The UN top relief official on Thursday called for sustained funding to protect recent gains made in beating back hunger in Somalia where main harvest was the worst since the famine in 2011.
Visiting Mark Lowcock, Under-Secretary-General for Humanitarian Affairs and Emergency Relief Coordinator, said about six million people are now projected to be food insecure over the coming months.
“The latest food security analysis for Somalia shows that our response is working. One million fewer Somalis are hungry today than had been projected because we acted early when we saw the situation could deteriorate and because aid workers are able to deliver,” said Lowcock in a statement issued in Mogadishu.
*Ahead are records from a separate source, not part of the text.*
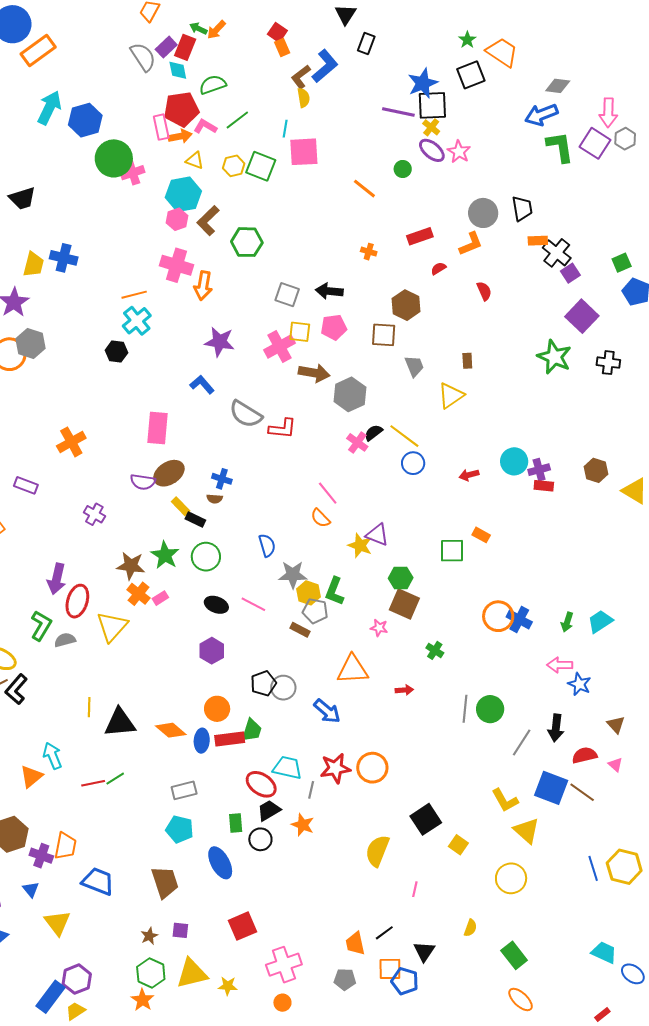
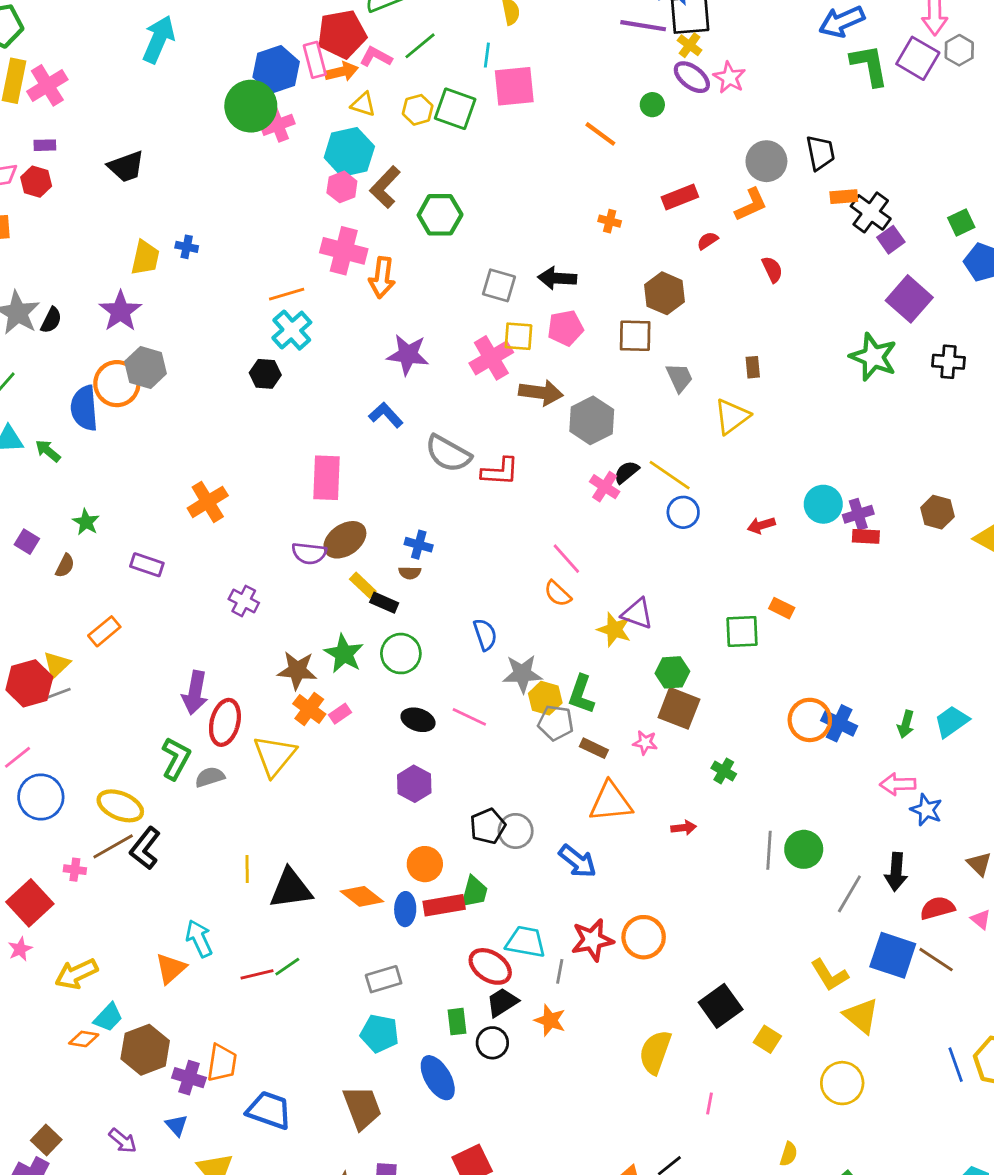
blue hexagon: (85, 120) -> (276, 69), moved
blue cross: (64, 258) -> (187, 247), size x0.6
brown rectangle: (300, 630) -> (594, 748), moved

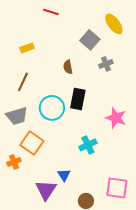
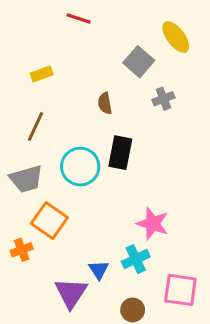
pink star: (116, 118) -> (153, 224), moved
cyan cross: (88, 145) -> (136, 259), moved

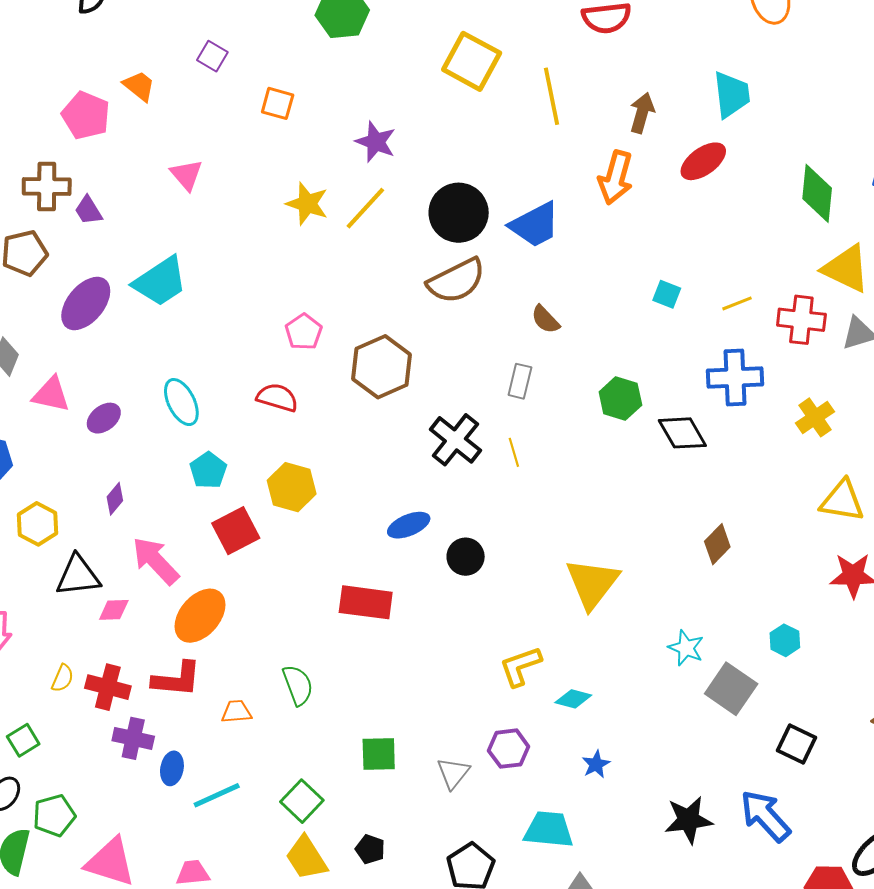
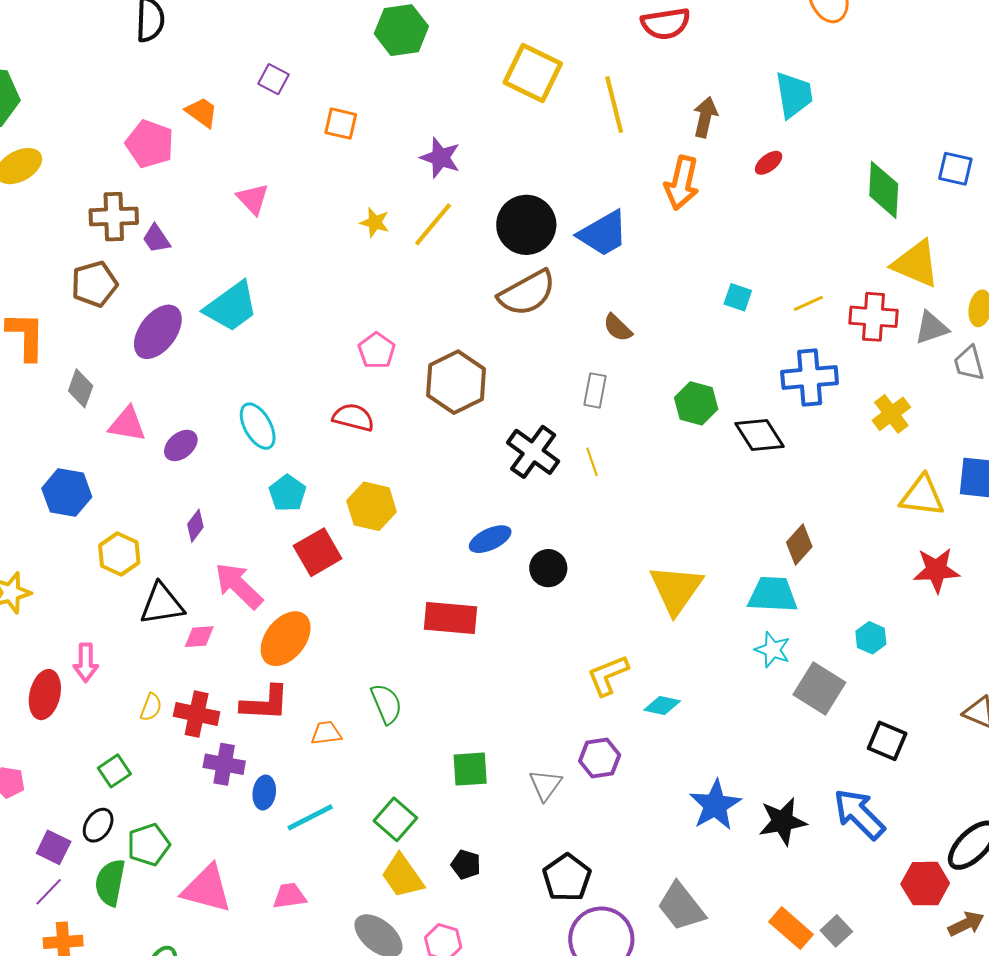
red ellipse: (703, 161) -> (769, 163), size x0.6
yellow star: (307, 204) -> (375, 222), size x0.7
blue star: (596, 764) -> (715, 805), moved, size x1.8
cyan trapezoid: (549, 830) -> (773, 595), moved

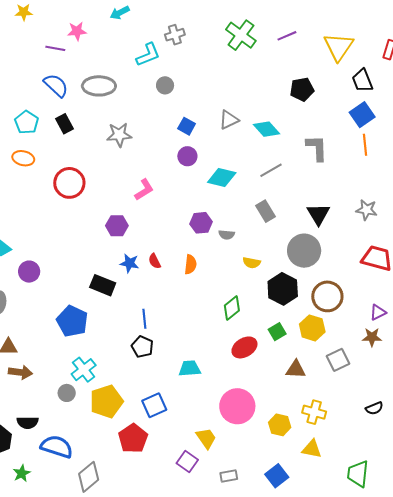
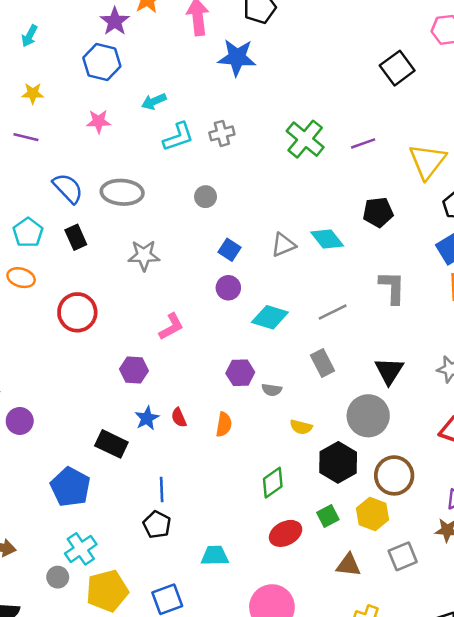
purple line: (55, 48) -> (26, 137), moved
cyan L-shape: (148, 55) -> (178, 137), moved
cyan diamond: (266, 129) -> (327, 239), moved
blue star: (129, 263) -> (147, 418), turned 30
He was speaking at the end of a two-day mission to Somalia undertaken with the World Bank Group’s Senior Vice President for the 2030 Development Agenda, UN Relations, and Partnerships Mahmoud Mohieldin, and the UN Assistant Secretary-General for Peace building Support, Oscar Fernandez-Taranco.
According to Lowcock, the analysis also shows that the harvest from the April-June cropping season is the worst since 2011 because of poor and erratic rains, followed by flooding at the end of the rainy season.
“A third of them will be severely food insecure without sustained aid. And climate-related events will continue to have deleterious effects on the humanitarian situation in Somalia,” he said.
The UN official reiterated the importance of the government’s resilience and recovery framework, which is at the centre of efforts to break the paradigm of recurring humanitarian crises in Somalia.
“Following the failed harvest and the impact of flooding, I urge all donors to step up their generous support to enable the provision of life-saving assistance alongside long-term and durable solutions to help prevent a recurrence of humanitarian crises,” said Lowcock.
Fernandez-Taranco said conflict and marginalization perpetuate drivers of fragility and fuels displacement.
“A sustained humanitarian response must be combined with government-led developmental and peace building approaches to promote reconciliation and to assist people to rebuild their country,” he said.
The Peace building Fund that his office manages is supporting the Midnimo project that brings together humanitarian, development and peace building elements to address the impact of displacement in Baidoa.
The delegation visited Baidoa where nearly 360,000 people who fled slow onset drought, terrorist attacks and armed conflict over the past three years.
During a meeting with Prime Minister Hassan Ali Khaire in Baidoa, the three officials commended the government for its leadership on the Recovery and Resilience Framework and reiterated their commitment to supporting the Government to address the impacts of repeated cycles of disaster.
Mohieldin said the World Bank Group will continue to support Somalia’s efforts to boost investment in its productive sectors and infrastructure in line with the priorities of the Recovery and Resilience Framework and the new National Development Plan for 2020-2024.